Retour sommaire
CADRANS SOLAIRES DE TOURAINE ET D'AILLEURS
Retour Paris


english

Eglise Saint-Sulpice
Place Saint-Sulpice

-

C'est en 1646 que Anne d'Autriche posa la première pierre de cette église qui remplaça une chapelle devenue trop petite. Mais dès 1655 on s'est aperçu que celle-ci n'était encore pas assez grande, on décida alors d'en construire une nouvelle sur les bases de l'ancienne. Faute d'argent, les travaux s'arrêtèrent en 1678 et reprirent en 1718 pour se terminer en 1725.

Sur le sol on peut voir une ligne constituée d'une baguette de cuivre encastrée dans le pavement. Cette ligne matérialise le méridien du lieu, elle est coupée chaque jour à midi solaire par un faisceau lumineux produit par la lumière du Soleil qui traverse un trou dans la verriere sud. La hauteur du Soleil variant selon les saisons, la tache lumineuse coupe la ligne à des endroits différents selon la date. Au solstice d'été le Soleil est au plus haut, le faisceau coupe la ligne au plus près du mur sud, au solstice d'hiver le Soleil est au plus bas, le faisceau s'allonge et l'église n'étant pas assez grande on a prolongé la ligne sur le mur nord, entre ces deux dates les positions varient chaque jour.
C'est Charles Le Monnier qui a fait tracer cette méridienne en 1743, il ne s'agit pas d'une simple décoration mais d'un instrument scientifique qui a servi à résoudre des problèmes astronomiques comme par exemple la diminution de l'obliquité de l'écliptique.

La plaque indiquant le solstice d'été.
La plaque ovale qui matérialise les équinoxes de printemps et d'automne.
Le gnomon qui permet de prolonger la ligne sur le mur nord afin de pouvoir indiquer le solstice d'hiver.
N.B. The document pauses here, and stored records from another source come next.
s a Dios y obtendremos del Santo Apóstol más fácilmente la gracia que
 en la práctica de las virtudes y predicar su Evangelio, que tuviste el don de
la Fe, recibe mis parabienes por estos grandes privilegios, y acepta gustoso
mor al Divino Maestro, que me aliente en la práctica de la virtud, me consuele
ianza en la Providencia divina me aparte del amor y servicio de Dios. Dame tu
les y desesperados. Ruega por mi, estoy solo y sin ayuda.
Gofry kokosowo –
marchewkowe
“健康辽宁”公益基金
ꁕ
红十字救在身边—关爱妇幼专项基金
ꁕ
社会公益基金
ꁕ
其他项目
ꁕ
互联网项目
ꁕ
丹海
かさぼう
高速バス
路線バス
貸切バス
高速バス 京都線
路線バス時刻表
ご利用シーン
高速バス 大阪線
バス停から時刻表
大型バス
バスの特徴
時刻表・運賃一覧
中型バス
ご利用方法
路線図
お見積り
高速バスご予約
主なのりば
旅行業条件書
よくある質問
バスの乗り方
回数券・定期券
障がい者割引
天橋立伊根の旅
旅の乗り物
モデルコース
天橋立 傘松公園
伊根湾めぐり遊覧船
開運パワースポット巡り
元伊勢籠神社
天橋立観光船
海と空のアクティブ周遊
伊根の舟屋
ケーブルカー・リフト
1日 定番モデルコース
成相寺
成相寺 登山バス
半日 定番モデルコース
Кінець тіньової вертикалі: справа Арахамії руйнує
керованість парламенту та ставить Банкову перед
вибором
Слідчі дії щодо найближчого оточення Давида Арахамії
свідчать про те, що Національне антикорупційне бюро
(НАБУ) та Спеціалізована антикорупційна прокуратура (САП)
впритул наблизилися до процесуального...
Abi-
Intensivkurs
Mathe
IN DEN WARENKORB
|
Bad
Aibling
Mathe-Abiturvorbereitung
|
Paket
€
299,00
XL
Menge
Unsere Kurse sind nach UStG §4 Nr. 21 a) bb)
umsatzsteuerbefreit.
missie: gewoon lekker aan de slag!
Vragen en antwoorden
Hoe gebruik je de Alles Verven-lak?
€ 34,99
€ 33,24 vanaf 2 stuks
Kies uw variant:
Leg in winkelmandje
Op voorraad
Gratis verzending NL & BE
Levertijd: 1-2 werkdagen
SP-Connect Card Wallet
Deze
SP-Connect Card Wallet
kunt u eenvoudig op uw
La verriere avec en-haut à droite le trou par lequel passe le faisceau de lumière. Ce sont en fait deux oeilletons qui ont été disposés, car Le Monnier s'était aperçu qu'aux alentours du solstice d'été le trou principal était dans l'ombre du rebord de la fenêtre, il en fit donc placer un second. Ces deux tros comportaient à l'origine des lentilles en verre qui permettent de mieux faire converger le rayon de lumière et ainsi augmenter la précision. Malheureusement de nos jours une seule reste en place, de plus, de nombreux autres trous provoqués par les outrages du temps augmentent le nombre de taches lumineuses et brouillent un peu la lecture.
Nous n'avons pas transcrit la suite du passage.